Jenny Tone-Pah-Hote (Kiowa) is currently a Postdoctoral Research Associate in American Studies at the University of North Carolina. While at UNC, she will begin preparing a book manuscript based on her dissertation, “Envisioning Nationhood: Kiowa Expressive Culture, 1875-1939.” She argues that Kiowa men and women engaged expressive culture (such as beadwork, metalwork, painting and dance) as a location to discuss and present ideas about their nation. Jenny received her doctoral degree in American Indian and modern U.S. history from the University of Minnesota in 2009.
Dale Turner is Associate Professor of Native American Studies and Government at Dartmouth. His research interests are social and political philosophy, Amerindian philosophy, philosophy of law and early modern political philosophy. His latest publications include "What is Native American Philosophy?: Towards a Critical Indigenous Philosophy," in The Nature of Philosophy: Whose Knowledge? Which Tradition? ed. George Yanncy, (forthcoming, Rowman & Littlefield) and This is not a Peace Pipe: Towards a Critical Indigenous Philosophy (University of Toronto Press, 2006).

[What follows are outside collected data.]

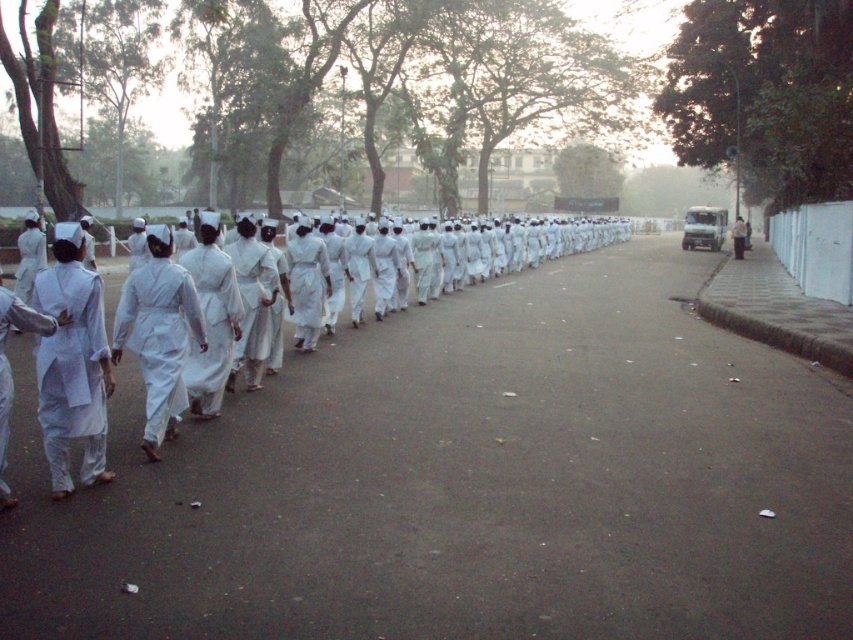 Question: Can you confirm if white cloth uniform at center is bigger than white matte uniform at left?

Choices:
 (A) yes
 (B) no

Answer: (A)

Question: Estimate the real-world distances between objects in this image. Which object is closer to the white cloth dress at center?

Choices:
 (A) white cotton dress at left
 (B) white matte uniform at center

Answer: (B)

Question: Which of the following is the closest to the observer?

Choices:
 (A) (138, 312)
 (B) (67, 474)
 (C) (39, 317)

Answer: (C)

Question: In this image, where is dark asphalt road at center located relative to white cloth dress at center?

Choices:
 (A) right
 (B) left

Answer: (B)

Question: Does dark asphalt road at center appear on the left side of white matte uniform at center?

Choices:
 (A) no
 (B) yes

Answer: (A)

Question: Which of the following is the closest to the observer?

Choices:
 (A) (22, 323)
 (B) (38, 300)

Answer: (A)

Katherine Hart Associate Director and the Barbara C. and Harvey P. Hood 1918 Curator of Academic Programming, has been at the Hood Museum of Art since 1990. She serves as head of the museum’s curatorial and collection management departments, works with the director on contemporary art projects and acquisitions, and is the museum’s liaison to faculty and students. She was the curatorial coordinator for the museum’s recent major exhibition Coming of Age in Ancient Greece: Images of Childhood from the Classical Past (2003), which traveled to several institutions including the J. Paul Getty Museum and also of other major traveling exhibitions organized by the Hood. She has served as the curator of a number of Hood Museum of Art exhibitions, including Romare Bearden: Collages; Regional Selections: 1996; The Body and Its Image: Art, Technology, and Medical Knowledge; Mel Kendrick : Core Samples; and most recently co-curator of Protest in Paris: Photographs by Serge Hambourg. She was co-curator of A Gift to the College: The Mr. and Mrs. Adolph Weil Jr. Collection of Master Prints. She also organized and authored the exhibition catalogue for James Gillray: Prints by the 18th-Century Master of Caricature. In the area of Native American art and studies, she has worked with colleagues overseeing the documentation on the ledger drawing collection and also was the staff member responsible for bringing Reservation X: The Power of Place in Aboriginal Contemporary Art to Dartmouth.
Ben Madley earned his PH.D. In history at Yale University in 2009, where his dissertation, American Genocide: The California Indian Catastrophe, 1846-1873, won the Frederick W. Beinecke Dissertation Prize. Ben is the author of several articles including "California's Yuki Indians: Defining Genocide in Native American History." He is currently an Andrew W. Mellon Postdoctoral Fellow at Dartmouth, where he teaches History and Native American Studies.
Karen Miller, Assistant Curator for Special Projects at the Hood Museum of Art at Dartmouth College , is overseeing its 2010 ledger art exhibitions, as well as Native American Art at Dartmouth: Highlights from the Hood Museum of Art, on view October 8, 2011- March 12, 2012. In 2008-2009 she served as project manager of the Hood's Felix de la Concha: Private Portraits/Public Conversations. Karen spent fifteen years in Alaska and wrote her MA thesis on the work of contemporary Inupiaq sculptor Susie Qimmiqsak Bevins.